Luigi Pirandello, geboren 1867 in der Nähe von Girgenti (dem heutigen Agrigento) in Sizilien, gehört zu den bedeutendsten Dramatikern des 20. Jahrhunderts. Nach dem Studium von Jura und Literatur an den Universitäten von Palermo und Rom arbeitete er als Schriftsteller und Journalist. 1934 erhielt er den Nobelpreis für Literatur. Er starb 1936.

Feuer ans Stroh


Da er niemanden mehr hatte, dem er einen Befehl erteilen konnte, hatte Simone Lampo seit einer Weile die Gewohnheit angenommen, sich selber Befehle zu erteilen: So befahl er sich, das Stöckchen in der Hand:

»Simone, daher! Simone, dorthin!«

Seinem Stand zum Trotz erlegte er sich die lästigen Pflichten auf.

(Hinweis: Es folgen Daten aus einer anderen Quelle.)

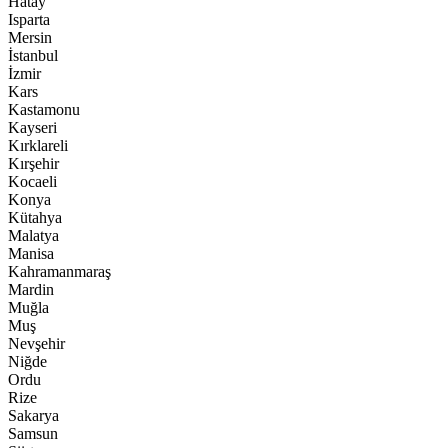
Hatay
Isparta
Mersin
İstanbul
İzmir
Kars
Kastamonu
Kayseri
Kırklareli
Kırşehir
Kocaeli
Konya
Kütahya
Malatya
Manisa
Kahramanmaraş
Mardin
Muğla
Muş
Nevşehir
Niğde
Ordu
Rize
Sakarya
Samsun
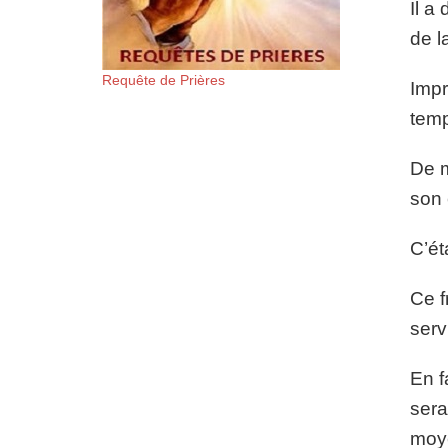
Il a
de l
Requête de Prières
Impr
temp
De m
son 
C’ét
Ce f
serv
En f
sera
moye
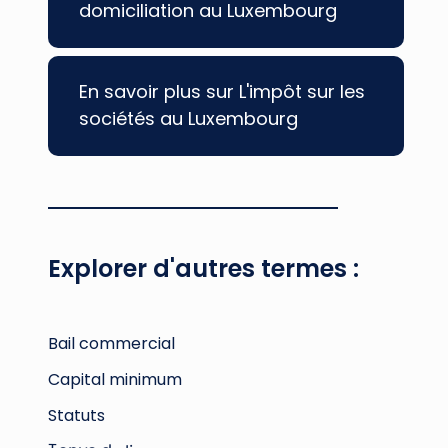
domiciliation au Luxembourg
En savoir plus sur L'impôt sur les
sociétés au Luxembourg
Explorer d'autres termes :
Bail commercial
Capital minimum
Statuts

Bisweilen tat er so, als rebellierte er, um sich dann zum Gehorsam zu zwingen; er stellte also gleichzeitig zwei Gegenspieler auf dem Theater dar und erklärte etwa wütend:

»Nein, das tu ich nicht!«

»Simone, ich prügle dich windelweich. Ich hab’ dir gesagt, fahre den Mist ein! Nein? Päng …!« Damit versetzte er sich selber eine mächtige Ohrfeige und fuhr dann den Mist ein.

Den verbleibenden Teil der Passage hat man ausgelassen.